Opmerkelijk is overigens dat de weekbladen (vrijwel allen oud) een groei laten zien ten opzichte van 2004. De oude maandbladen hebben het vooral zwaar. Is het succes van de weekbladen dan wel aan Unilever te danken? Ik heb het niet nagekeken, maar het buikgevoel zegt van wel. Om immers de brede Unilever doelgroepen aan te spreken (netto bereik) is het nodig om nagenoeg alle titels in te schakelen. Ik zeg nagenoeg, want het lijkt er op dat Libelle en Viva het minst hebben geprofiteerd. Esta is hier, na een moeilijke start, een glorieuze groeier met ruim 90% naar 300 pagina’s.
Verrassend genoeg is de onbetwiste pagina koningin der vrouwen tijdschriften de titel Vriendin met 900 pagina’s. Margriet (#4) en Libelle (#5) volgen op respectabele afstand met respectievelijk 100 en 200 pagina’s minder.

Als we dan overigens de cijfers van de pagina’s vergelijken met de bruto inkomsten als gerapporteerd door Nielsen, dan zijn de (groei) cijfers ten opzichte van 2004 respectievelijk 27% en 14%. Maar dat de tariefkaart in tijdschriften land de afgelopen jaren ook wat dynamischer is geworden is bekend. En alle nieuwkomers hebben vanzelfsprekend mooie introductiekortingen gegeven.

Kortom. Er zijn meerdere verklaringen voor het succes van het segment vrouwenbladen. De belangrijkste lijkt nieuw initiatief. Maar, aan de vooravond van het volwassen worden van nieuwe concurrenten dankzij de explosieve toename van hardware technieken, is er geen reden achterover te leunen. Zo gewonnen, zo geronnen luidt de volkswijsheid.

Aanvullend stelde Harald nog een vraag, die echter in het blad niet meer aan de orde is gekomen. "Wat vind je een goed vrouwenblad waar je de advertenties het geld waard vindt voor deze doelgroep? En wat niet?

Ik ga er vanuit dat mediaplanners en adverteerders weloverwogen beslissen, om individuele titels in te schakelen. Een oordeel of een pagina in de ene titel meer waard is dan in de andere is in die zin niet relevant.

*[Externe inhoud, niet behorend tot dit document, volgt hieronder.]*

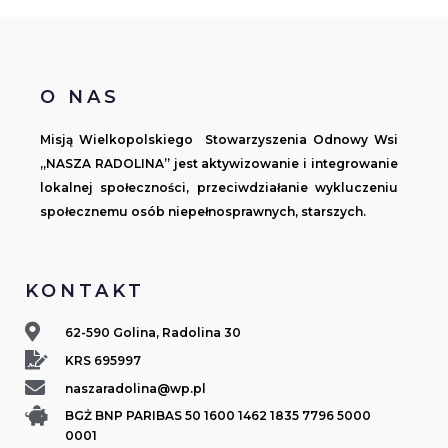
O NAS
Misją Wielkopolskiego Stowarzyszenia Odnowy Wsi
„NASZA RADOLINA” jest aktywizowanie i integrowanie
lokalnej społeczności, przeciwdziałanie wykluczeniu
społecznemu osób niepełnosprawnych, starszych.
KONTAKT
62-590 Golina, Radolina 30
KRS 695997
naszaradolina@wp.pl
BGŻ BNP PARIBAS 50 1600 1462 1835 7796 5000
0001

De concepten van Linda en Happinezz (verrassend succesvol) spreken mij aan omdat er naast beeld (veel) ruimte is voor tekst. Dat is iets dat tijdschriften voor mij zelf aantrekkelijk maakt. Toch wel het "wezen" van het mediumtype. Ook Glamour vind ik opmerkelijk door formaat en omvang.


Tot slot is het duidelijk dat oude succesnummers als Knip (90 pagina’s in 12 nummers, dat is heel anders geweest) het in alle opzichten moeilijk heeft. Niet meer van deze tijd is?


dinsdag, april 25, 2006

Titus Eikelboom: Narrow Minded


In de Wereld van en volgens Alle is het lastig om andere mensen aan het woord te laten. Behalve natuurlijk als ik van mening ben dat hun mening goed overeen komt met mijn eigen beleving. De column van vandaag (25 april 2006) in Communicatienieuws van Titus valt overduidelijk in deze categorie. Vandaar dat ik deze graag, onversneden, op deze plek nog eens onder de aandacht breng!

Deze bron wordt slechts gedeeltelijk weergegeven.